The credit limit being backed by a deposit helps you manage spending by preventing overuse. As long as the monthly payments are on time and in full, the user will avoid the kinds of missteps that might happen with a normal credit card.
In most cases, it takes 6 months to a year of using a secured card responsibly to see meaningful increase in a credit score. From there you can usually start applying for a regular, unsecured, credit card.
What are the drawbacks of a secured card?
Most secured cards offered by larger financial institutions require a deposit of at least $200. This can be a barrier for those who don’t have $200 to leave tied up in an account.
Secured cards often have a high APR. This makes using one expensive if you don’t make the right payments. The average APR on a secured card is about 26%.
You cannot spend more than the total of the deposit you’ve made. For most people this will limit the kinds of purchases that can be made.
Some secured cards charge maintenance fees or annual fees which add to the already high cost of a big APR.
How is a secured card different from a credit card?
For many, a secured card is a step towards owning a regular credit card.
The secured card helps you spend within your means because the credit limit is essentially prepaid. This creates a security blanket that protects both you and the issuer.
This doesn’t mean that a secured card will always lead to an improved credit score. But it does greatly improve the chances of a higher score because the card restricts spending beyond what the deposit allows.
Generally, there are four key differences between a secured card and a credit card:
Qualifying for a secured card is usually easier than qualifying for a normal credit card. Why? Because a normal credit card, also called an unsecured credit card, is not backed by collateral from the card holder. This means that the company issuing an unsecured credit card takes on more risk. In contrast, the secured card issuer knows that they have your cash on reserve. Therefore they are exposed to less risk and are more willing to offer the card.
A secured card requires a cash deposit that equals the credit limit. The deposit is held as security by the issuer. An unsecured credit card doesn’t require collateral.

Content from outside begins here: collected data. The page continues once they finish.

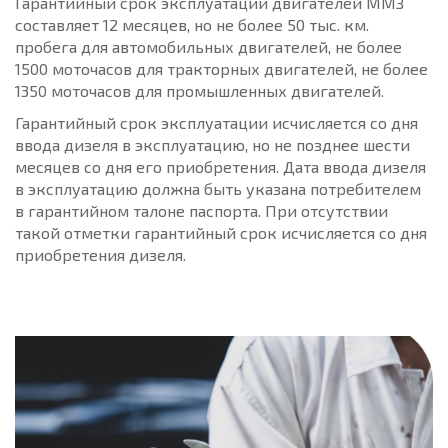
Гарантийный срок эксплуатации двигателей ММЗ
составляет 12 месяцев, но не более 50 тыс. км.
пробега для автомобильных двигателей, не более
1500 моточасов для тракторных двигателей, не более
1350 моточасов для промышленных двигателей.
Гарантийный срок эксплуатации исчисляется со дня
ввода дизеля в эксплуатацию, но не позднее шести
месяцев со дня его приобретения. Дата ввода дизеля
в эксплуатацию должна быть указана потребителем
в гарантийном талоне паспорта. При отсутствии
такой отметки гарантийный срок исчисляется со дня
приобретения дизеля.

With a traditional credit card, the issuer determines the credit limit based on the cardholder's credit history, income, and other factors. It is not based on a cash deposit like it is with a secured card.
Secured cards often have higher fees and interest rates than traditional credit cards. This is because secured card holders are typically working on repairing their credit score or establishing a credit score because they have little or no credit history. This low/new credit score means that card issuers consider the card holder to be a higher risk, and offset this risk with higher fees and interest rates.
What can I use a secured card for?
You can use a secured card wherever credit cards are accepted including online. This means you can start using a secured card right away for travel, shopping, and dining.
You can also use a secured card to build credit or restore a poor credit score. In most cases the deposit can be as little as $200 and as much as $2,500. This means that as soon as the deposit is complete you can start to establish a track history of responsible credit use which will eventually lead to a good credit score.
A good credit score will make it easier to apply for loans in the future. It will also make it easier to get a mortgage. The higher your score, the lower the interest rate you’ll have to pay which makes borrowing less expensive.
Some secured cards also offer important benefits like:
- Cashback on purchases
- No minimum balance
- No annual fees
- No credit checks
Disclaimer: Super created this blog for general informational purposes only. The contents of this blog do not constitute professional financial advice. We strive to keep this information accurate and up to date to the best of our knowledge; however, we cannot guarantee continuous accuracy. Contents of the blog are subject to change without notice.